Life sneaks up on you. I realized that I had managed to procrastinate all summer on getting my kids their dental appointments and check-ups. With only a couple weeks until starting back to work, I was suddenly under some deadlines! I've managed to get all the kids in, but there are now cavities, wisdom tooth extractions, and orthodontic consultations to plan for. Not one, not two, but three orthodontic consultations! Let me tell you this, boys and girls, do NOT neglect your teeth!!! We are regrettably lax in our household about our daily dental care, and it has caught up with us!
|Emma as "Rich Person"|
There have been a few nice days sprinkled in, but the rain continues for the most part. While the housework beckons, I decided to sneak in a book review before the kids get up. Today's book is "The Fourth Stall," by Chris Rylander. This book was a bit of a sleeper for me. I picked it off the shelf at my library because I knew it was popular with boys from the middle grades. It didn't grab me right away. I was not instantly struck with an intense desire to find out what happens next. But it had a sneaky way of building up, and by about six chapters in, I was hooked. I kept finding time to slip off to my room to read another chapter or two.

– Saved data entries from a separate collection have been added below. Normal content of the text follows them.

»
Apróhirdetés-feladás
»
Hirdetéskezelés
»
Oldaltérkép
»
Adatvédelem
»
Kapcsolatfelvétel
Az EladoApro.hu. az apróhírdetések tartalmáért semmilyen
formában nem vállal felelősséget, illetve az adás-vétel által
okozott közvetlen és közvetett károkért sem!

The whole concept of the book is clever and imaginative. Mac is a 6th grader, a little on the small side, not much of an athlete, not much to look at, but he more or less runs his school. You see, Mac and his bestie, Vince, operate a business out of the fourth stall of an unused restroom. Mac is the problem solver. Vince is the manager. Together they make peoples troubles go away in exchange for money or favors. Generally, it's nothing illegal; Mac and Vince are nice guys, and they don't want to see anyone get hurt. But then someone else moves in on Mac's territory, and starts an all-out war.
I expected to dislike Mac. Given the premise of the book, I thought he would be one of those thoroughly smart-mouthed kids who are too big for their britches. Surprisingly, Mac is a thoroughly likeable guy. He is smart and resourceful, but also compassionate and intuitive. And in Staples, Rylander manages to create a villain who is at once detestable and sympathetic. Some of the funniest moments in the book come when Vince quotes metaphors from his senile grandma, such as "Don't wash the cat until the raccoon eats his glue stick."
I enjoyed this book more than I thought I would. We have books two and three at our library, and while I won't be beating down the door to get to them, I will probably read them eventually. Even if these are books that don't pique my own personal interest, they are well done, and their appeal to middle grade boys is obvious and undeniable.